- As many as 1,000 companies in the American solar industry supply chain have signed on a letter to US Congress demanding extension for 30% solar ITC that’s due to reduce by the end of 2019
- The US Solar Energy Industries Association (SEIA) is leading this campaign pointing at the positive development and investment the tax credits have helped bring into the country
- A report in Reuters points out that jittery developers are procuring and stockpiling modules before the planned reduction which could backfire if the demand reduces or there is a drop in panel prices
The hugely popular solar tax policy in the United States, the US Investment Tax Credit (ITC) is due to start coming down from the current 30% for projects that start development or construction at the end of 2019 to 26% in 2020, and further down to 22% in 2021 and finally 10% in 2022.
But many American companies do not want the tax credit to go down from the current 30% limit.

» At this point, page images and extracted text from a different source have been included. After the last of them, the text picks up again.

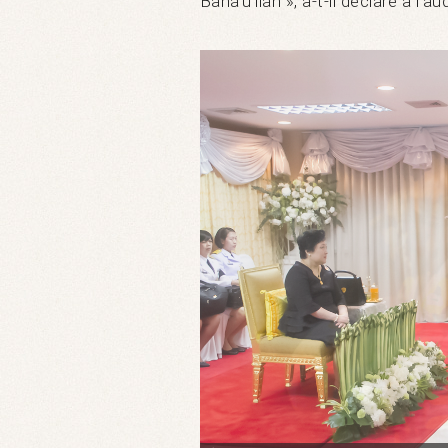
Bahá’u’lláh », a-t-il déclaré à l’au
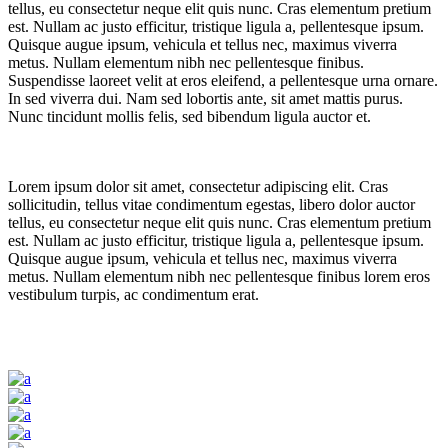
tellus, eu consectetur neque elit quis nunc. Cras elementum pretium
est. Nullam ac justo efficitur, tristique ligula a, pellentesque ipsum.
Quisque augue ipsum, vehicula et tellus nec, maximus viverra
metus. Nullam elementum nibh nec pellentesque finibus.
Suspendisse laoreet velit at eros eleifend, a pellentesque urna ornare.
In sed viverra dui. Nam sed lobortis ante, sit amet mattis purus.
Nunc tincidunt mollis felis, sed bibendum ligula auctor et.
Lorem ipsum dolor sit amet, consectetur adipiscing elit. Cras
sollicitudin, tellus vitae condimentum egestas, libero dolor auctor
tellus, eu consectetur neque elit quis nunc. Cras elementum pretium
est. Nullam ac justo efficitur, tristique ligula a, pellentesque ipsum.
Quisque augue ipsum, vehicula et tellus nec, maximus viverra
metus. Nullam elementum nibh nec pellentesque finibus lorem eros
vestibulum turpis, ac condimentum erat.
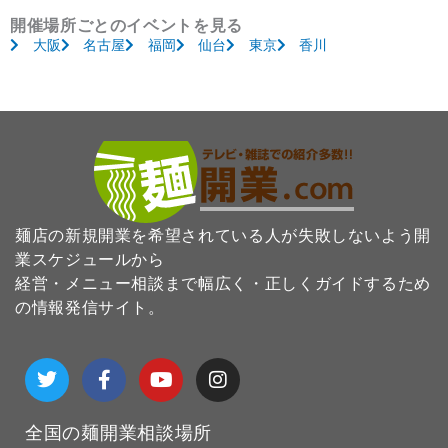
開催場所ごとのイベントを見る
大阪
名古屋
福岡
仙台
東京
香川
麺店の新規開業を希望されている人が失敗しないよう開
業スケジュールから
経営・メニュー相談まで幅広く・正しくガイドするため
の情報発信サイト。
T
F
Y
I
w
a
o
n
i
c
u
s
t
e
t
t
全国の麺開業相談場所
t
b
u
a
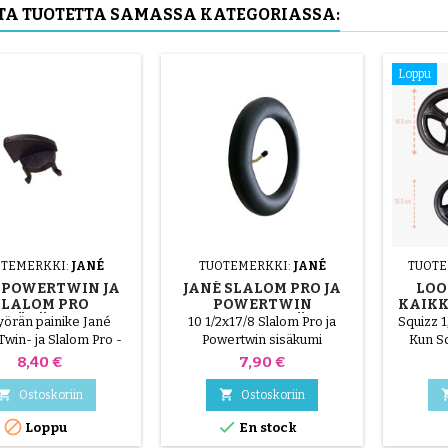
UTA TUOTETTA SAMASSA KATEGORIASSA:
po
Loppu
TEMERKKI:
JANÉ
TUOTEMERKKI:
JANÉ
TUOTE
 POWERTWIN JA
JANÉ SLALOM PRO JA
LOO
SLALOM PRO
POWERTWIN
KAIKK
PYÖRÄN LUKKO
RATTAIDEN SISÄKUMI
yörän painike Jané
10 1/2x17/8 Slalom Pro ja
Squizz 1
win- ja Slalom Pro -
Powertwin sisäkumi
Kun Sq
rattaille
maastop
Hinta
Hinta
8,40 €
7,90 €
käyttää
lapset


Ostoskoriin
Ostoskoriin
sekunni


Loppu
En stock
Etupyörät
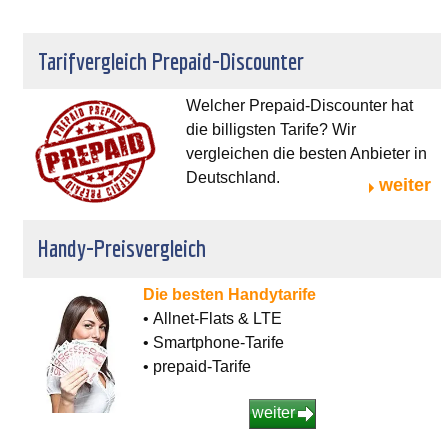
Tarifvergleich Prepaid-Discounter
Welcher Prepaid-Discounter hat
die billigsten Tarife? Wir
vergleichen die besten Anbieter in
Deutschland.
weiter
Handy-Preisvergleich
Die besten Handytarife
• Allnet-Flats & LTE
• Smartphone-Tarife
• prepaid-Tarife
weiter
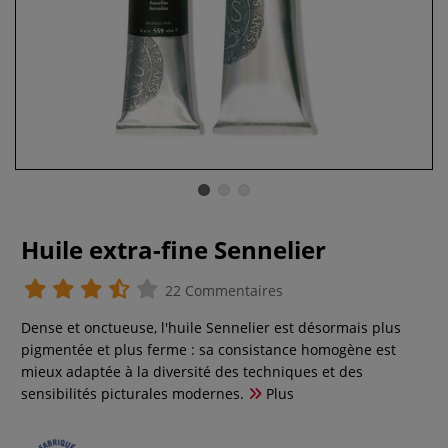
Huile extra-fine Sennelier
22 Commentaires
Dense et onctueuse, l'huile Sennelier est désormais plus
pigmentée et plus ferme : sa consistance homogène est
mieux adaptée à la diversité des techniques et des
sensibilités picturales modernes.
Plus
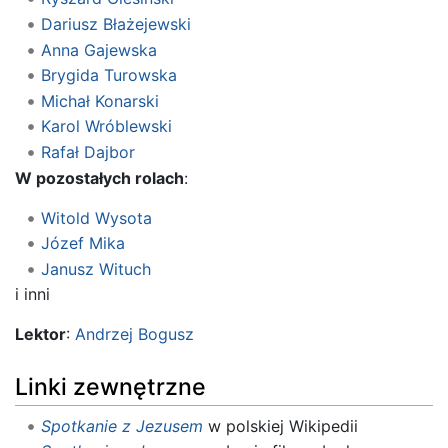
Dariusz Błażejewski
Anna Gajewska
Brygida Turowska
Michał Konarski
Karol Wróblewski
Rafał Dajbor
W pozostałych rolach
:
Witold Wysota
Józef Mika
Janusz Wituch
i inni
Lektor
:
Andrzej Bogusz
Linki zewnętrzne
Spotkanie z Jezusem
w polskiej Wikipedii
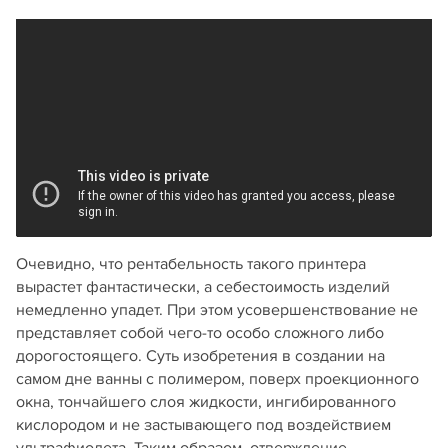
Очевидно, что рентабельность такого принтера
вырастет фантастически, а себестоимость изделий
немедленно упадет. При этом усовершенствование не
представляет собой чего-то особо сложного либо
дорогостоящего. Суть изобретения в создании на
самом дне ванны с полимером, поверх проекционного
окна, тончайшего слоя жидкости, ингибированного
кислородом и не застывающего под воздействием
ультрафиолета. Таким образом, отверждение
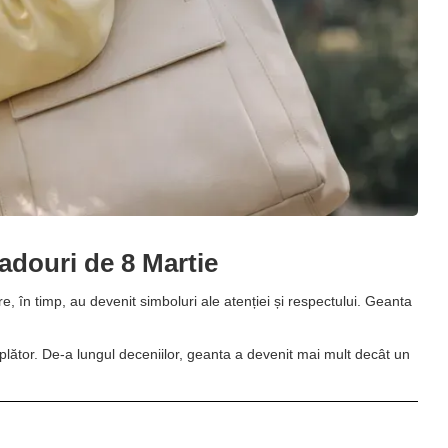
cadouri de 8 Martie
re, în timp, au devenit simboluri ale atenției și respectului. Geanta
mplător. De-a lungul deceniilor, geanta a devenit mai mult decât un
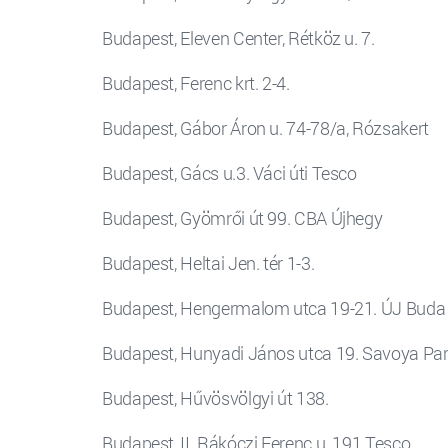
Budapest, Eleven Center, Rétköz u. 7.
Budapest, Ferenc krt. 2-4.
Budapest, Gábor Áron u. 74-78/a, Rózsakert
Budapest, Gács u.3. Váci úti Tesco
Budapest, Gyömrői út 99. CBA Újhegy
Budapest, Heltai Jen. tér 1-3.
Budapest, Hengermalom utca 19-21. ÚJ Buda
Budapest, Hunyadi János utca 19. Savoya Pa
Budapest, Hűvösvölgyi út 138.
Budapest, II. Rákóczi Ferenc u. 191 Tesco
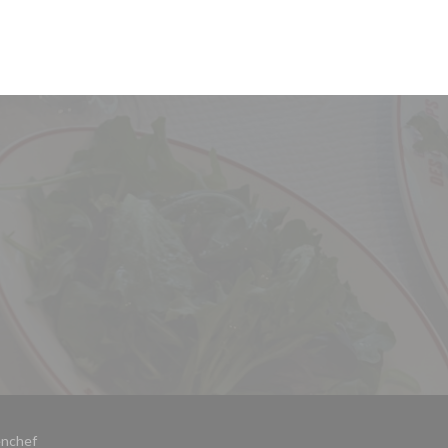
)
((ouvre une nouvelle fenêtre))
nchef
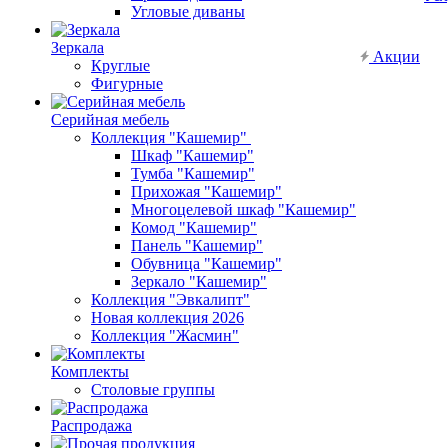
Угловые диваны
Зеркала
Акции
Круглые
Фигурные
Серийная мебель
Коллекция "Кашемир"
Шкаф "Кашемир"
Тумба "Кашемир"
Прихожая "Кашемир"
Многоцелевой шкаф "Кашемир"
Комод "Кашемир"
Панель "Кашемир"
Обувница "Кашемир"
Зеркало "Кашемир"
Коллекция "Эвкалипт"
Новая коллекция 2026
Коллекция "Жасмин"
Комплекты
Столовые группы
Распродажа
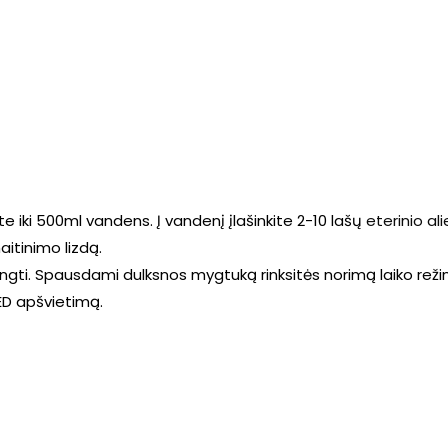
kite iki 500ml vandens. Į vandenį įlašinkite 2-10 lašų
eterinio al
maitinimo lizdą.
ungti. Spausdami dulksnos mygtuką rinksitės norimą laiko reži
ED apšvietimą.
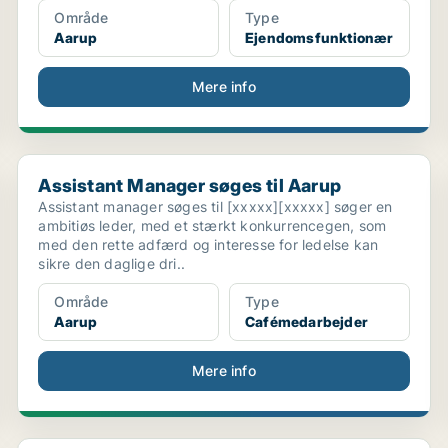
Område
Type
Aarup
Ejendomsfunktionær
Mere info
Assistant Manager søges til Aarup
Assistant Manager søges til Aarup
Assistant manager søges til [xxxxx][xxxxx] søger en
ambitiøs leder, med et stærkt konkurrencegen, som
med den rette adfærd og interesse for ledelse kan
sikre den daglige dri..
Område
Type
Aarup
Cafémedarbejder
Mere info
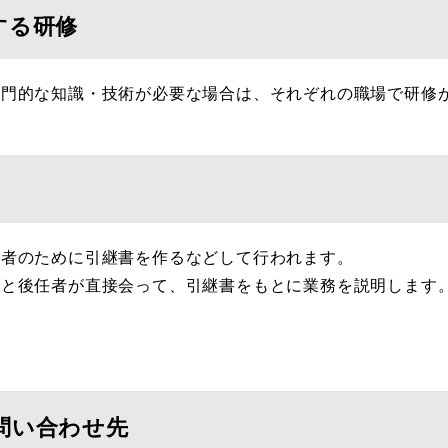
する研修
門的な知識・技術が必要な場合は、それぞれの職場で研修
者のために引継書を作るなどして行われます。
と後任者が直接会って、引継書をもとに業務を説明します
問い合わせ先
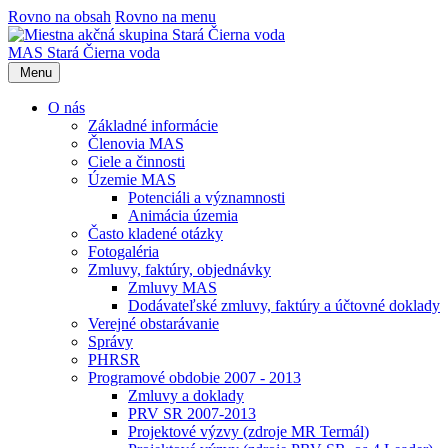
Rovno na obsah
Rovno na menu
MAS Stará Čierna voda
Menu
O nás
Základné informácie
Členovia MAS
Ciele a činnosti
Územie MAS
Potenciáli a významnosti
Animácia územia
Často kladené otázky
Fotogaléria
Zmluvy, faktúry, objednávky
Zmluvy MAS
Dodávateľské zmluvy, faktúry a účtovné doklady
Verejné obstarávanie
Správy
PHRSR
Programové obdobie 2007 - 2013
Zmluvy a doklady
PRV SR 2007-2013
Projektové výzvy (zdroje MR Termál)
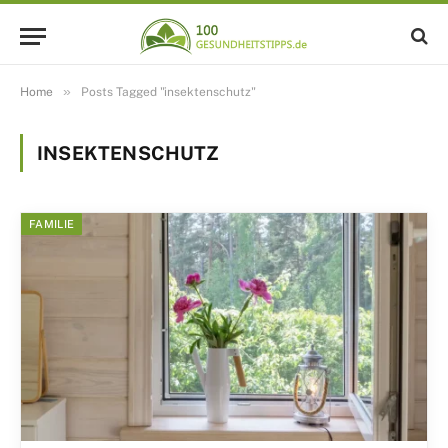
»
Home
Posts Tagged "insektenschutz"
INSEKTENSCHUTZ
FAMILIE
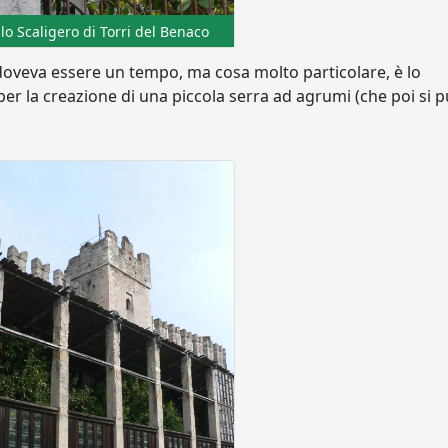
lo Scaligero di Torri del Benaco
doveva essere un tempo, ma cosa molto particolare, è lo
er la creazione di una piccola serra ad agrumi (che poi si 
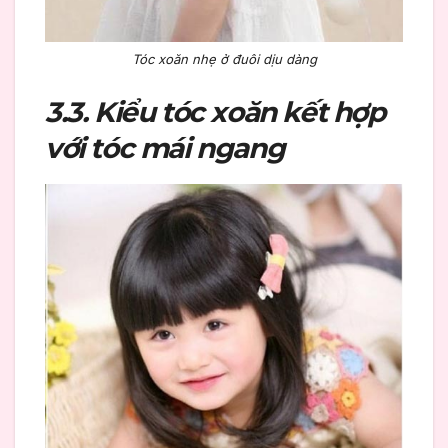
Tóc xoăn nhẹ ở đuôi dịu dàng
3.3. Kiểu tóc xoăn kết hợp
với tóc mái ngang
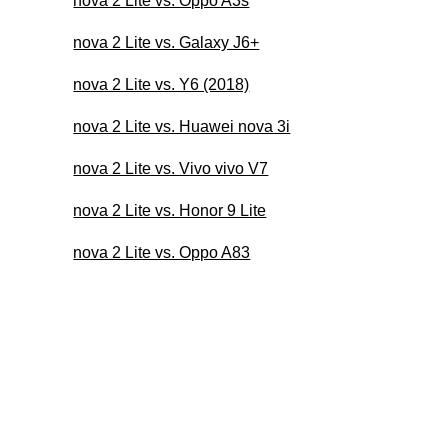
nova 2 Lite vs. Oppo A3s
nova 2 Lite vs. Galaxy J6+
nova 2 Lite vs. Y6 (2018)
nova 2 Lite vs. Huawei nova 3i
nova 2 Lite vs. Vivo vivo V7
nova 2 Lite vs. Honor 9 Lite
nova 2 Lite vs. Oppo A83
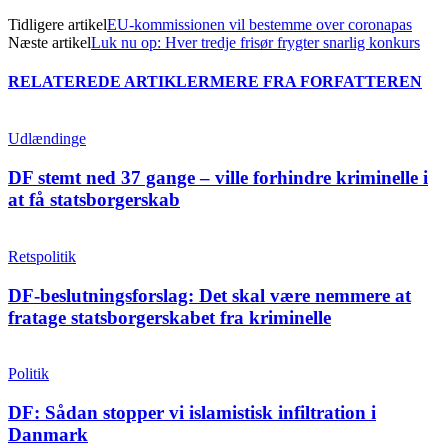
Tidligere artikel
EU-kommissionen vil bestemme over coronapas
Næste artikel
Luk nu op: Hver tredje frisør frygter snarlig konkurs
RELATEREDE ARTIKLER
MERE FRA FORFATTEREN
Udlændinge
DF stemt ned 37 gange – ville forhindre kriminelle i
at få statsborgerskab
Retspolitik
DF-beslutningsforslag: Det skal være nemmere at
fratage statsborgerskabet fra kriminelle
Politik
DF: Sådan stopper vi islamistisk infiltration i
Danmark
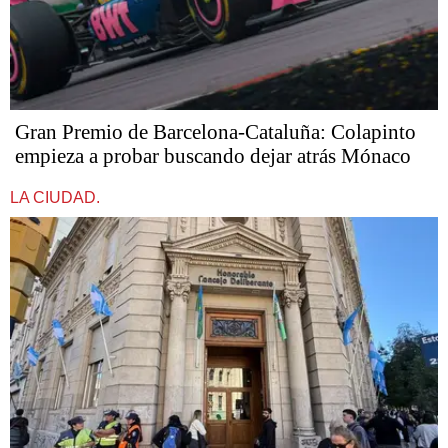
Gran Premio de Barcelona-Cataluña: Colapinto
empieza a probar buscando dejar atrás Mónaco
LA CIUDAD.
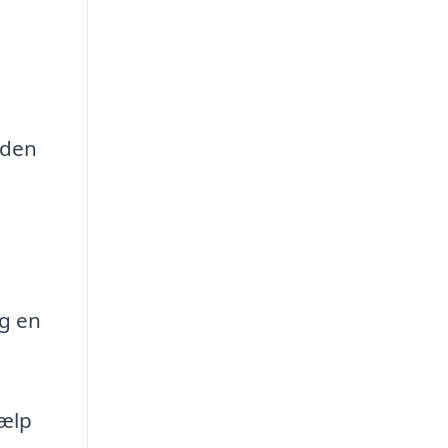
eden
og en
jælp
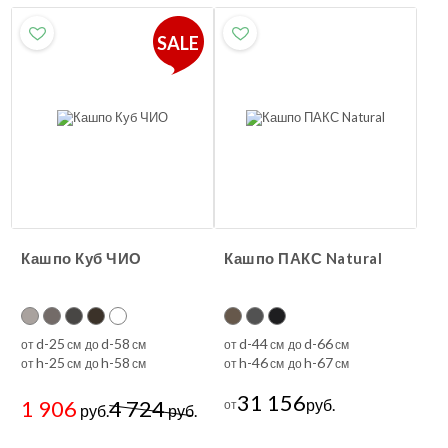
SALE
Кашпо Куб ЧИО
Кашпо ПАКС Natural
d-25
d-58
d-44
d-66
от
см до
см
от
см до
см
h-25
h-58
h-46
h-67
от
см до
см
от
см до
см
31 156
1 906
4 724
руб.
от
руб.
руб.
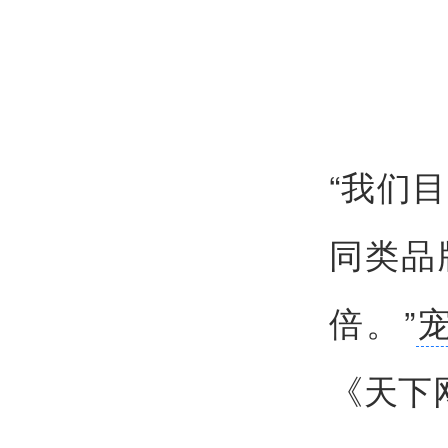
“我们
同类品
倍。”
《天下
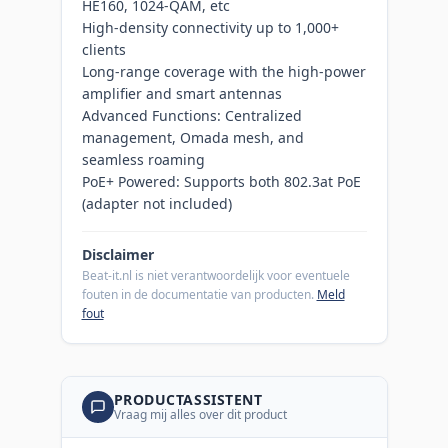
HE160, 1024-QAM, etc
High-density connectivity up to 1,000+
clients
Long-range coverage with the high-power
amplifier and smart antennas
Advanced Functions: Centralized
management, Omada mesh, and
seamless roaming
PoE+ Powered: Supports both 802.3at PoE
(adapter not included)
Disclaimer
Beat-it.nl is niet verantwoordelijk voor eventuele
fouten in de documentatie van producten.
Meld
fout
PRODUCTASSISTENT
Vraag mij alles over dit product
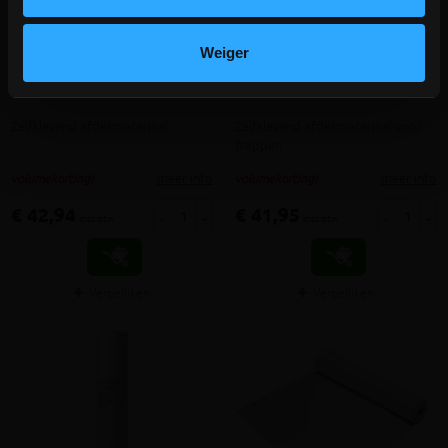
1 review
Weiger
Perfect Cover STANDAARD
PrimaCover STANDAARD
25x1m
25x0,65m
Zelfklevend afdekmateriaal
Zelfklevend afdekmateriaal voor
trappen
meer info
meer info
volumekorting!
volumekorting!
€ 42,94
€ 41,95
-
+
-
+
incl.btw
incl.btw
Vergelijken
Vergelijken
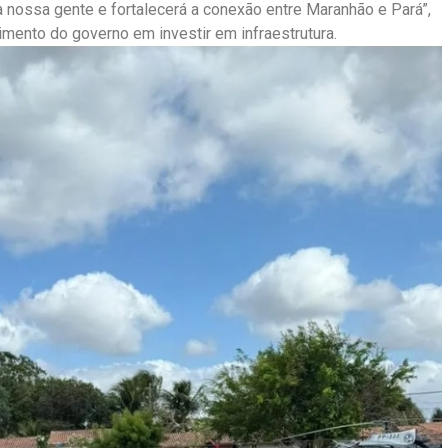
a nossa gente e fortalecerá a conexão entre Maranhão e Pará”,
mento do governo em investir em infraestrutura.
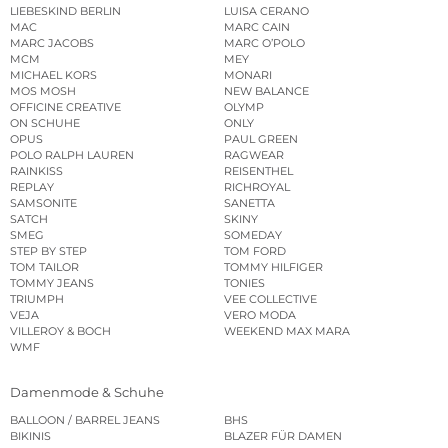
LIEBESKIND BERLIN
LUISA CERANO
MAC
MARC CAIN
MARC JACOBS
MARC O’POLO
MCM
MEY
MICHAEL KORS
MONARI
MOS MOSH
NEW BALANCE
OFFICINE CREATIVE
OLYMP
ON SCHUHE
ONLY
OPUS
PAUL GREEN
POLO RALPH LAUREN
RAGWEAR
RAINKISS
REISENTHEL
REPLAY
RICHROYAL
SAMSONITE
SANETTA
SATCH
SKINY
SMEG
SOMEDAY
STEP BY STEP
TOM FORD
TOM TAILOR
TOMMY HILFIGER
TOMMY JEANS
TONIES
TRIUMPH
VEE COLLECTIVE
VEJA
VERO MODA
VILLEROY & BOCH
WEEKEND MAX MARA
WMF
Damenmode & Schuhe
BALLOON / BARREL JEANS
BHS
BIKINIS
BLAZER FÜR DAMEN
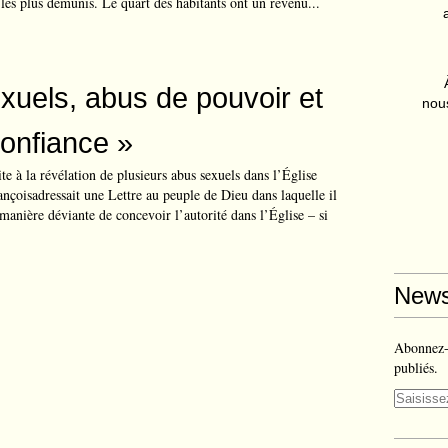
s les plus démunis. Le quart des habitants ont un revenu...
xuels, abus de pouvoir et
nous
onfiance »
te à la révélation de plusieurs abus sexuels dans l’Église
ançoisadressait une Lettre au peuple de Dieu dans laquelle il
manière déviante de concevoir l’autorité dans l’Église – si
News
Abonnez-v
publiés.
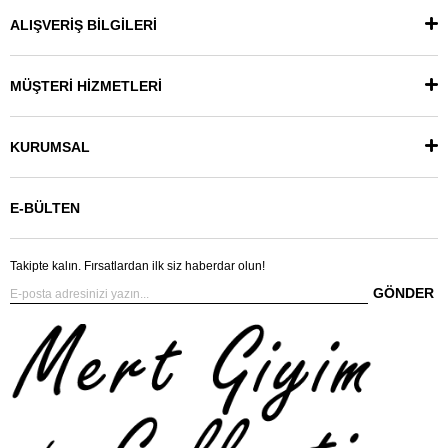
ALIŞVERİŞ BİLGİLERİ
MÜŞTERİ HİZMETLERİ
KURUMSAL
E-BÜLTEN
Takipte kalın. Fırsatlardan ilk siz haberdar olun!
GÖNDER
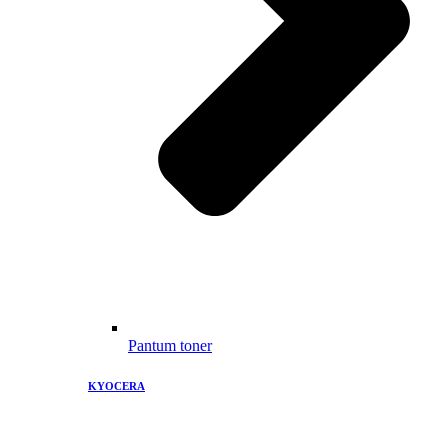
Pantum toner
KYOCERA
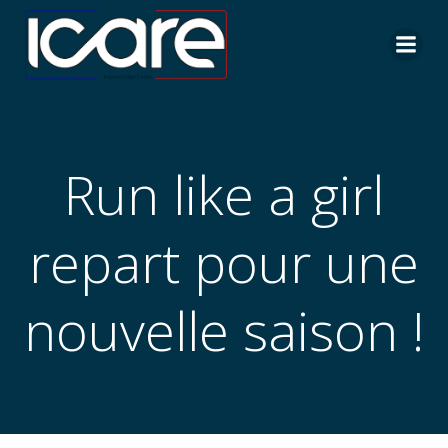
Aller
au
contenu
Run like a girl
repart pour une
nouvelle saison !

Hence, they have come together to petition the government to extend the ITC.
As many as 1,000 US solar companies along the entire supply chain, under the leadership of the US Solar Energy Industries Association (SEIA), have written a letter to Congress calling for extension of Section 48 and Section 25D solar ITC. The list of companies in this letter includes leading solar names such as SunPower, Sunrun, Trina Solar (US), Vivint Solar.
SEIA credits the ITC to have created more than 200,000 jobs and adding $140 billion in private sector investment. Solar power capacity deployment has grown by 10,000% ever since it was enacted by George W. Bush’s led government in 2005. Barack Obama’s administration extended it in 2015. America boasts more than 2 million solar installations in 50 states so far (see US Now Home To Over 2mn Solar Installations).
Explaining the need to have the full ITC up and running even beyond 2019, Swinerton Renewable Energy President George Hershman said, “The ITC extension will help maintain a stable market for continued solar development in the utility sector. This directly translates into investments in our nation’s rural communities by supporting more jobs across the solar value chain, providing long-term energy solutions at a lower cost to rate payers, and increasing the state and local tax base.”
Worried about the impending reduction of the ITC, several solar power developers in the country are stockpiling modules, according to Reuters, which argues the strategy could backfire if projects do not materialize or panel prices slide substantially. Yet, big names like Duke Energy, 8minute Solar Energy and Shell backed Silicon Ranch are some of the projects that are aiming for the full subsidy for their projects provided they start construction on their facilities by the end of 2019 or spend 5% of a project’s capital cost by the stated period.
Reuters also cites Wood Mackenzie’s claim that project developers will safe harbour close to 31.2 GW of US solar installations to maximize their tax credits.